The current focus of the lab is to understand the molecular details of how certain macromolecules and their complexes work. To function properly, cells must coordinate and choreograph a large number of simultaneous events and processes. These are carried out by macromolecules such as proteins. We use experimental structural biology as our main tool to study the fine details of how the activity and function of protein-protein and protein-DNA complexes are regulated. When employing this approach, we produce high-resolution “snapshots” to visualize the changes in protein structure that often accompany functional regulation. With these snapshots in hand, we use a variety of biochemical, biophysical, and simulation approaches to bridge the structures and biological mechanism and function. In particular, we are investigating how the movement of mobile genetic elements, such as transposons, is controlled. One of our current areas of emphasis is on the mechanisms of a variety of eukaryotic and procaryotic mobile elements. We also work on the Rep protein of adeno-associated virus (AAV). This protein catalyzes the integration of the AAV genome into a specific locus in human chromosome 19, making it an extremely useful tool for gene therapy studies. For more information, see my group on the Structural Biology Section home page.
Applying our Research
A detailed understanding of the workings of biological molecules is necessary if one wants to understand how they function. This knowledge is indispensable if the goal is to interfere with their action, such as to inhibit them by designing drug molecules that bind to them. For example, once we understand how the DNA-encoding antibiotic resistance genes are exchanged between bacteria, we can more rationally devise methods to prevent this process. Such knowledge is also important if one wants to use these molecular systems as tools. A variety of DNA transposons are currently being applied, both in medicine and in biotechnology. We hope that the detailed information we obtain on these systems can improve these tools.

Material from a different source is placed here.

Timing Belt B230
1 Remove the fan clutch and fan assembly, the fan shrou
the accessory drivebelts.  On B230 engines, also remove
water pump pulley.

- Structural basis of hAT transposon end recognition by Hermes, an octameric DNA transposase from Musca domestica.
- Hickman AB, Ewis HE, Li X, Knapp JA, Laver T, Doss AL, Tolun G, Steven AC, Grishaev A, Bax A, Atkinson PW, Craig NL, Dyda F.
- Cell (2014 Jul 17) 158:353-367. Abstract/Full Text
- Casposase structure and the mechanistic link between DNA transposition and spacer acquisition by CRISPR-Cas.

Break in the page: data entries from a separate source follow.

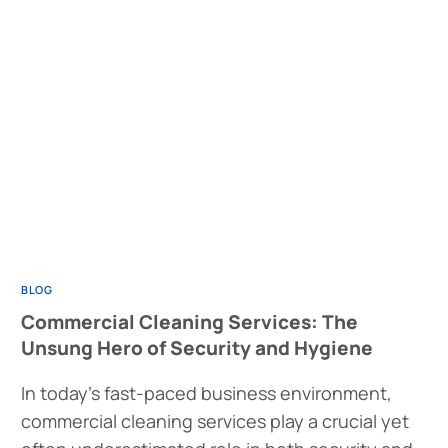
BLOG
Commercial Cleaning Services: The
Unsung Hero of Security and Hygiene
In today’s fast-paced business environment,
commercial cleaning services play a crucial yet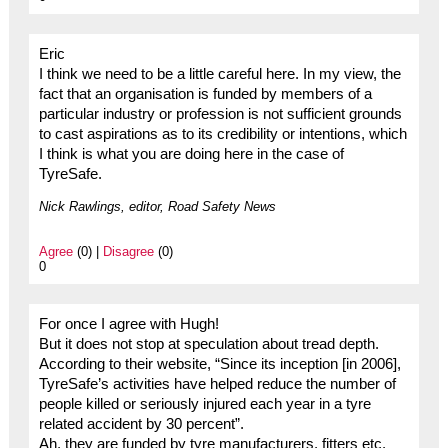
Eric
I think we need to be a little careful here. In my view, the
fact that an organisation is funded by members of a
particular industry or profession is not sufficient grounds
to cast aspirations as to its credibility or intentions, which
I think is what you are doing here in the case of
TyreSafe.
Nick Rawlings, editor, Road Safety News
Agree
(0) |
Disagree
(0)
0
For once I agree with Hugh!
But it does not stop at speculation about tread depth.
According to their website, “Since its inception [in 2006],
TyreSafe’s activities have helped reduce the number of
people killed or seriously injured each year in a tyre
related accident by 30 percent”.
Ah, they are funded by tyre manufacturers, fitters etc.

- Hickman AB, Kailasan S, Genzor P, Haase AD, Dyda F.
- Elife (2020 Jan 8) 9. Abstract/Full Text
Research in Plain Language
Our laboratory focuses on understanding how the large molecules of living systems work. These include the fundamental building blocks of cells: proteins and DNA. The techniques we use include studying these molecules in solution (that is, after we have removed them from cells), but also after we have crystallized them. For instance, by shooting x-rays at these crystals, and measuring the properties of the diffracted x-rays, it is possible to determine the 3-dimensional structure at the resolution of individual atoms. From these structures, we then formulate hypotheses about how these molecules work.